Janine Jansen & friends recorded a great one and of course Borodin Quartet + Sviatoslav Richter

 

(Gould's + Julliard Quartet is special but old (not so good) recording)


Edited by Quinto - Today at 9:28 am
post #2668 of 2668
Quote:
Originally Posted by SunTanScanMan View Post
 

 Hi perhapss, I'm very happy to stand corrected. As with everything it is important to be as accurate and detailed as possible, not least when referring to nationalities and cultural identities. So thanks for clarifying, and apologies if any offence was caused. I'm Korean, but I've lived in Europe for most of my life (Italy and the UK), and my ex-gf studied and lived in the Czech Rep. I've visited Praha and Karlovy vary a number of times, so I should know better. I think the history of the Soviet 'Eastern bloc' as you say does play an influential, if not less than accurate and simplistic labelling of the region, but I agree it should not trump a millennia of history prior to it.

 

---------------

 

The record mentioned in my previous post.

 

IMO there are many contradictions regarding east and west with Czech culture.

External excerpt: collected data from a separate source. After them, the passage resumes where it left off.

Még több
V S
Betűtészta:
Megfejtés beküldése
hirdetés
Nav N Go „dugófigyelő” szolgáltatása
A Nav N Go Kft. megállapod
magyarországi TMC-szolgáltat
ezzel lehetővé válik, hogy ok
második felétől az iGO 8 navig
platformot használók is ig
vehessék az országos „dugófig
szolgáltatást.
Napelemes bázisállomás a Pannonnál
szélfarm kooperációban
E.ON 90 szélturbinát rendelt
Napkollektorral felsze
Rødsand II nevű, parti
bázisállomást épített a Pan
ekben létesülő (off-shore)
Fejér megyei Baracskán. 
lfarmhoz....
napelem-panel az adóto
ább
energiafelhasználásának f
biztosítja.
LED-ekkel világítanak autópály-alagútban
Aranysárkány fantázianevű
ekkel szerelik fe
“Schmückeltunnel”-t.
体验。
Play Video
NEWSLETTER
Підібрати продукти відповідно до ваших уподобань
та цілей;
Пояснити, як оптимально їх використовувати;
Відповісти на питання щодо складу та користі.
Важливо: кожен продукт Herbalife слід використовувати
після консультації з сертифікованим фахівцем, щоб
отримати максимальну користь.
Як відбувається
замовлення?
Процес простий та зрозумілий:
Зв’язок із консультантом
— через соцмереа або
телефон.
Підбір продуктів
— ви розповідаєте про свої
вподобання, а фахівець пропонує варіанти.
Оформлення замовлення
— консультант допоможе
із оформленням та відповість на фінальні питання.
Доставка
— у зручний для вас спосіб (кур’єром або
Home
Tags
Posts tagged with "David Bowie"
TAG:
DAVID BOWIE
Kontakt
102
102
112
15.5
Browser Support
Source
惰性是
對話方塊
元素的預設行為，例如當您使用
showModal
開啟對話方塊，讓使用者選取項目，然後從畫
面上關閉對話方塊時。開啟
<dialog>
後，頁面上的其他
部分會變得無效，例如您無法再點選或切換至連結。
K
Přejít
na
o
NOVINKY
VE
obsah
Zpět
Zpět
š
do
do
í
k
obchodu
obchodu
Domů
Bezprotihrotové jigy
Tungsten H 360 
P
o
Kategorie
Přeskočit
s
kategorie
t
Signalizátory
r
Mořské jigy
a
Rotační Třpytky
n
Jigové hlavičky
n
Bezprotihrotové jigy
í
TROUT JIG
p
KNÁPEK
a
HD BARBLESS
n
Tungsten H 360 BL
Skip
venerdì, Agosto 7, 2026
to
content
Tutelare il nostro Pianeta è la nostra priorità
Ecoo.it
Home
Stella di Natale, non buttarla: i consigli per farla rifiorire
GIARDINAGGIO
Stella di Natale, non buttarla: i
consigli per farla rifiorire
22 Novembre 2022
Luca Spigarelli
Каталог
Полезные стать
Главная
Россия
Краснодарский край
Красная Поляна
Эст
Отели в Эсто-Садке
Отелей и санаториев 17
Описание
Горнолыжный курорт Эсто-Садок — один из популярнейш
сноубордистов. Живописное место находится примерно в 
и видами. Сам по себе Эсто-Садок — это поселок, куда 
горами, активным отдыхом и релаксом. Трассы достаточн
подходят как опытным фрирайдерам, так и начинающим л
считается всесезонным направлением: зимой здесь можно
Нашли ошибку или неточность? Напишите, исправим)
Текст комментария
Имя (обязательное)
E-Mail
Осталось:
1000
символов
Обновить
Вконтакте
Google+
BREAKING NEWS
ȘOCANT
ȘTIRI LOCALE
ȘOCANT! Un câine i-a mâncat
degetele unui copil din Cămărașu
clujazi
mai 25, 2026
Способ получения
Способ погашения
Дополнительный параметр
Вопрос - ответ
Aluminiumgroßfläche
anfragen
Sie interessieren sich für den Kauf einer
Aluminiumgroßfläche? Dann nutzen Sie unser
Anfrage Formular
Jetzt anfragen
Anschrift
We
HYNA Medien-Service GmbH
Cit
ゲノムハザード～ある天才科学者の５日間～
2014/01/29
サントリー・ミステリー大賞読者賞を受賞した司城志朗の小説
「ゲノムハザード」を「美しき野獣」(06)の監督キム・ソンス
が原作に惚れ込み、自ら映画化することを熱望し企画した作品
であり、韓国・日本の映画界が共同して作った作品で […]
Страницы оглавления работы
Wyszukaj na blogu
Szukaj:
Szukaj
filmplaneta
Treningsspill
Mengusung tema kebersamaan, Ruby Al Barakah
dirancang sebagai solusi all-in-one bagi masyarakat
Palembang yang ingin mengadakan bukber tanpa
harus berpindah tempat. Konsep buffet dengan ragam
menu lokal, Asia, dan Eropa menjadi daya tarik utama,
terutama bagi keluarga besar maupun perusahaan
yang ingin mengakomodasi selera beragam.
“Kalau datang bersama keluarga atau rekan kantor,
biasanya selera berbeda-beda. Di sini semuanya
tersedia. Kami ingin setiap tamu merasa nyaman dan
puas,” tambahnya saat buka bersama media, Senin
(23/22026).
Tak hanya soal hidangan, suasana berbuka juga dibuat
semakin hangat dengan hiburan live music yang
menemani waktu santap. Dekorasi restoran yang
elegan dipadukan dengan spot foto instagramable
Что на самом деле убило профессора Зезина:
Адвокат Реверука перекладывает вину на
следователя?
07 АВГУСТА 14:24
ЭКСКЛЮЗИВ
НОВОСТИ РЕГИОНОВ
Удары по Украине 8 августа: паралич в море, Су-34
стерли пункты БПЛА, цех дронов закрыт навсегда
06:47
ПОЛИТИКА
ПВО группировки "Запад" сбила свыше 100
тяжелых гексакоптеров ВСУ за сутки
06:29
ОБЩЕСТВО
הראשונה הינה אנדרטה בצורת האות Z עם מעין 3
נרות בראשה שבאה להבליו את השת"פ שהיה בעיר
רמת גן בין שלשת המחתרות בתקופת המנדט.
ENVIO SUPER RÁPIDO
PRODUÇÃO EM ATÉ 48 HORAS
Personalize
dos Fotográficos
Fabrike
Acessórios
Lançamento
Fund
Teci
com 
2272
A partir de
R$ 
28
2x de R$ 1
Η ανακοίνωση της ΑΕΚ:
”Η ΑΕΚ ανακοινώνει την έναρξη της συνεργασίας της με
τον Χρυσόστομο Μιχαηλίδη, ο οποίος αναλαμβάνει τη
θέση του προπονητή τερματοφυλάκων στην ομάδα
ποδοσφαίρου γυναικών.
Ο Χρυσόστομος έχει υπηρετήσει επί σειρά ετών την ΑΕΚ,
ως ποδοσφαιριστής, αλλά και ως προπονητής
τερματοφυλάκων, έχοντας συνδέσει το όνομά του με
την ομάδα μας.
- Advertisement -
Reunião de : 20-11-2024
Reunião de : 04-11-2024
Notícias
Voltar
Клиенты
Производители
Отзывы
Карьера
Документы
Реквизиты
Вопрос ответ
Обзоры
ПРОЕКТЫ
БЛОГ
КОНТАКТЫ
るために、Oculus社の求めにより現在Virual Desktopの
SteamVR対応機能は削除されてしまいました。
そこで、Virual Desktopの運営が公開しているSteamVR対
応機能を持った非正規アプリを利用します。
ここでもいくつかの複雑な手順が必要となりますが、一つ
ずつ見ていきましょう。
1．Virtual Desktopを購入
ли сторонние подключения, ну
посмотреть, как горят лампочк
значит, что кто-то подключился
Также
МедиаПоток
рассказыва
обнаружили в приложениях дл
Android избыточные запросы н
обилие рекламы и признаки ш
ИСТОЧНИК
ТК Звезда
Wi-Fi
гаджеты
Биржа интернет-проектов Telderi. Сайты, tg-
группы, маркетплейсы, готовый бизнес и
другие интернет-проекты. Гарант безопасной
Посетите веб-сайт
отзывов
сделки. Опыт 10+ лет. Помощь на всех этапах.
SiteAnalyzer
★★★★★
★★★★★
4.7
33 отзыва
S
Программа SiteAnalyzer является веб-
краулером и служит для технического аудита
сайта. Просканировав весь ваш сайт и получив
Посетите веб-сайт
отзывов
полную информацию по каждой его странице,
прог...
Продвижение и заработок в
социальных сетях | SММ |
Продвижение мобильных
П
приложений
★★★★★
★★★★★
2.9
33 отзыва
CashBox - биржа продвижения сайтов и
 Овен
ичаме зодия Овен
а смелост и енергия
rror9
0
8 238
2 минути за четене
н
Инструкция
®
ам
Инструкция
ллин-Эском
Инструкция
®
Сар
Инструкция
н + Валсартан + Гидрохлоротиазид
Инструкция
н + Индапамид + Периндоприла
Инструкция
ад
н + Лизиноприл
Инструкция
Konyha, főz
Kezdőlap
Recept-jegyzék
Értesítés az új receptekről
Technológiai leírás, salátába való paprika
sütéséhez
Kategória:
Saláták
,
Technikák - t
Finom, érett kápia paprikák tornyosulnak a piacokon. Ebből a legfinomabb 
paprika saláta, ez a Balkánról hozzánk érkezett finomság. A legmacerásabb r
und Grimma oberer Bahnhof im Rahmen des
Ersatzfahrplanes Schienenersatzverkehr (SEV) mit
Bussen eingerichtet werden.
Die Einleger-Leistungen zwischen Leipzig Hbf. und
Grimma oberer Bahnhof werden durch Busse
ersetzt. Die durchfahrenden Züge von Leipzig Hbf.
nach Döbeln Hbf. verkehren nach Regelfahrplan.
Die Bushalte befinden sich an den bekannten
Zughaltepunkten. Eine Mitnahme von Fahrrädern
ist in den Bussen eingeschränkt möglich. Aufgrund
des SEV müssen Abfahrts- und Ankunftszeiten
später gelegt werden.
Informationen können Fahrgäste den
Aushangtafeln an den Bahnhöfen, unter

Despite their hostility toward being regarded as "Eastern Europe" there are some real "Eastern" influences.A Slavic based language for example.

 

At the same time, There can be hostility toward things "West". Especially regarding Germany.

Smetana himself was often critical of Dvorak`s music for it`s adherence to German forms and influence.

 

These contradictions are a result of centuries of criss-crossing of invaders from both sides.

 

These things aside, Many Czech ensembles, the Smetana Quartet among them, still retain a distinctive character that can be identified as uniquely Czech IMO.

The Czech Philharmonic Orchestra also comes to mind in this context.